1Universitätsklinikum Düsseldorf Klinik für Kardiologie, Pneumologie und Angiologie Düsseldorf, Deutschland; 2Universitätsklinikum Heidelberg Klinik für Endokrinologie, Diabetologie, Stoffwechselkrankheiten und Klinische Chemie Heidelberg, Deutschland; 3Deutsches Diabetes-Zentrum Düsseldorf Institut für Klinische Diabetologie Düsseldorf, Deutschland
Hintergrund:
Die Einnahme von SGLT2(Sodium-Glucose Co-Transporter-2)-Inhibitoren reduziert das Risiko für das Auftreten kardiovaskulärer Ereignisse und Hospitalisierungsraten für Herzinsuffizienz. Die zugrundeliegende Mechanismen für die Risikoreduktion bei Herzinsuffizienz sind noch nicht vollständig verstanden. Daten aus Tierstudien legen eine Verbesserung der myokardialen Substratversorgung und mitochondrialen Effizienz nahe, welche bei Herzinsuffizienz eingeschränkt sind. Konklusive Humanstudien hierzu liegen bisher nicht vor.
Ziele:
Ziel dieser Arbeit war es zu untersuchen, ob die Therapie mit SGLT2-Inhibitoren bei Patienten mit nicht-ischämischer Herzinsuffizienz mit einer erhöhten oxidativen Kapazität und Effizienz der myokardialen Mitochondrien assoziiert ist.
Methoden:
Zwischen 2016 und 2022 wurden Patienten mit nicht-ischämischer Herzinsuffizienz prospektiv eingeschlossen. In kathetergesteuert entnommenen Endomyokardbiopsien wurde mittels hochauflösender Respirometrie die myokardiale mitochondriale oxidative Kapazität und Effizienz (Respiratory Control Ratio [state 3/state 4O] und Leak Control Ratio [state 4O/state U]) quantifiziert. Darüber hinaus wurden bei den Studienteilnehmern Parameter der kardialen Funktion in MRT und transthorakaler Echokardiographie bestimmt und es erfolgten Serumanalysen, sowie orale Glukosetoleranztests zur Detektion von nicht-diagnostiziertem Diabetes Mellitus.
Ergebnisse:
Von 126 eingeschlossenen Patienten waren 19 (15%) zum Untersuchungszeitpunkt unter Therapie mit SGLT2-Inhibitoren. Patienten mit SGLT2-Inhibitoren hatten durchschnittlich ein niedrigeres Alter, häufiger T2DM und wiesen eine niedrigere linksventrikuläre Ejektionsfraktion (LVEF) auf.

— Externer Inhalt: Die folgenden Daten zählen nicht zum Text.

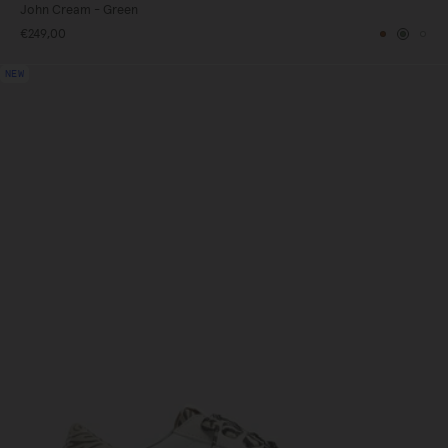
John Cream - Green
€249,00
gundy
Brown
Green
Whi
NEW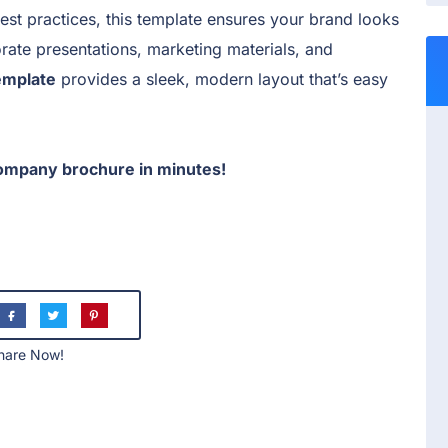
est practices, this template ensures your brand looks
rate presentations, marketing materials, and
emplate
provides a sleek, modern layout that’s easy
ompany brochure in minutes!
hare Now!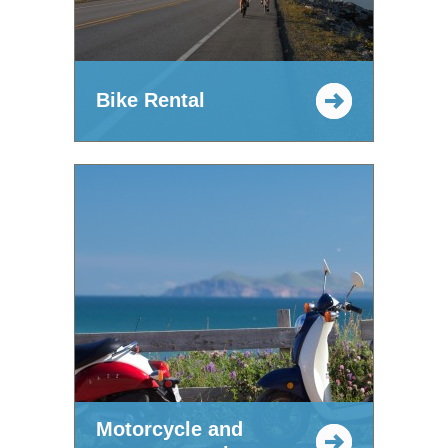
Bike Rental
Motorcycle and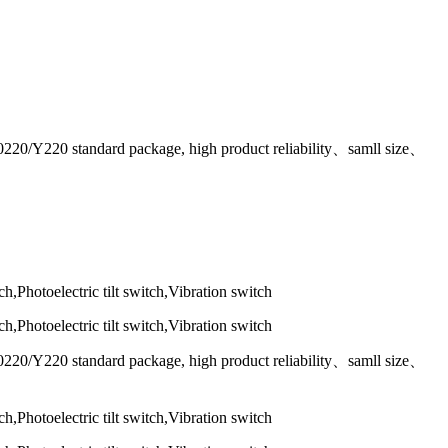
T0220/Y220 standard package, high product reliability、samll size、
T0220/Y220 standard package, high product reliability、samll size、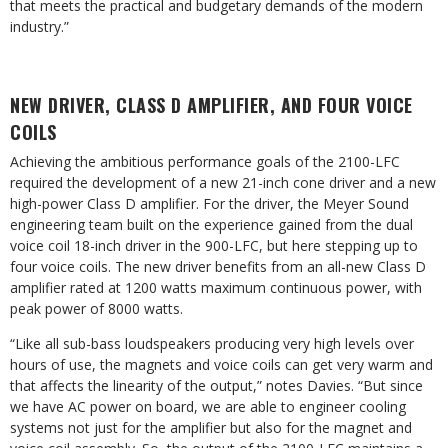
that meets the practical and budgetary demands of the modern
industry.”
NEW DRIVER, CLASS D AMPLIFIER, AND FOUR VOICE
COILS
Achieving the ambitious performance goals of the 2100-LFC
required the development of a new 21-inch cone driver and a new
high-power Class D amplifier. For the driver, the Meyer Sound
engineering team built on the experience gained from the dual
voice coil 18-inch driver in the 900-LFC, but here stepping up to
four voice coils. The new driver benefits from an all-new Class D
amplifier rated at 1200 watts maximum continuous power, with
peak power of 8000 watts.
“Like all sub-bass loudspeakers producing very high levels over
hours of use, the magnets and voice coils can get very warm and
that affects the linearity of the output,” notes Davies. “But since
we have AC power on board, we are able to engineer cooling
systems not just for the amplifier but also for the magnet and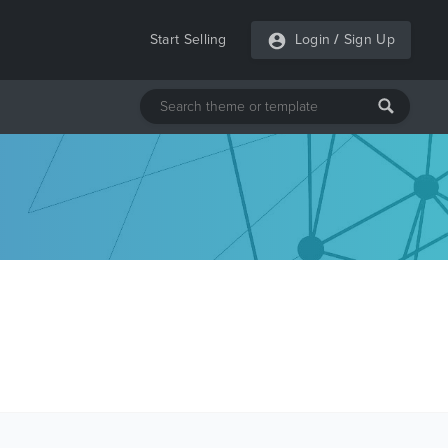
Start Selling
Login
/
Sign Up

Patienten unter SGLT2-Inhibitor-Therapie wiesen eine höhere myokardiale mitochondriale Effizienz und einen geringeren Entkopplungsgrad auf als Patienten ohne SGLT2-Inihibitoren (RCR [Mittelwert±Standardabweichung]: 2,56±0,65 versus 2,17±0,69, p=0,021; LCR: 0,43±0,1 versus 0,48±0,11, p=0,048). Diese Unterschiede zeigten sich auch nach Adjustierung für Alter, LVEF und T2DM in einem linearen Regressionsmodel (RCR: p=0,028, LCR: p=0,034). Zusätzlich erfolgte ein Propensity Score Matching nach den Parametern Alter, LVEF und T2DM (1:1 optimal Matching, Standardized Mean Differences nach dem Matching für alle Parameter <0.25). Auch nach Matching ließ sich eine erhöhte Respiratory Control Ratio (2,56±0,65 versus 2,03±0,69, p=0,019), sowie eine niedrigere Leak Control Ratio (0,43±0,1 versus 0,53±0,11, p=0,008) beobachten.
Die oxidative Kapazität unterschied sich nicht signifikant zwischen den Gruppen (4,73±0,36 versus 4,88±0,47 log(pmol/s*mg), p=0,181), auch nicht nach Adjustierung und propensity score matching für Alter, LVEF und T2DM. Der relative Anteil der Fettsäureoxidation an der maximalen oxidativen Kapazität war bei Patienten mit SGLT2-Inhibitor-Therapie jedoch erhöht: (0,67±0,11 versus 0,59±0,11 %, p=0,002), auch nach Adjustierung für Alter, LVEF und T2DM (p=0,008).
Schlussfolgerungen:
Bei Patienten mit nicht-ischämischer Herzinsuffizienz ist eine Einnahme von SGLT2-Inhibitoren mit einer erhöhten myokardialen mitochondrialen Effizienz, jedoch keiner Verbesserung der oxidativen Kapazität im Myokard assoziiert. Diese Daten stützen einige in Tierstudien postulierte Mechanismen der Wirkung von SGLT2-Inhibitoren auf das humane Myokard bei Herzinsuffizienz.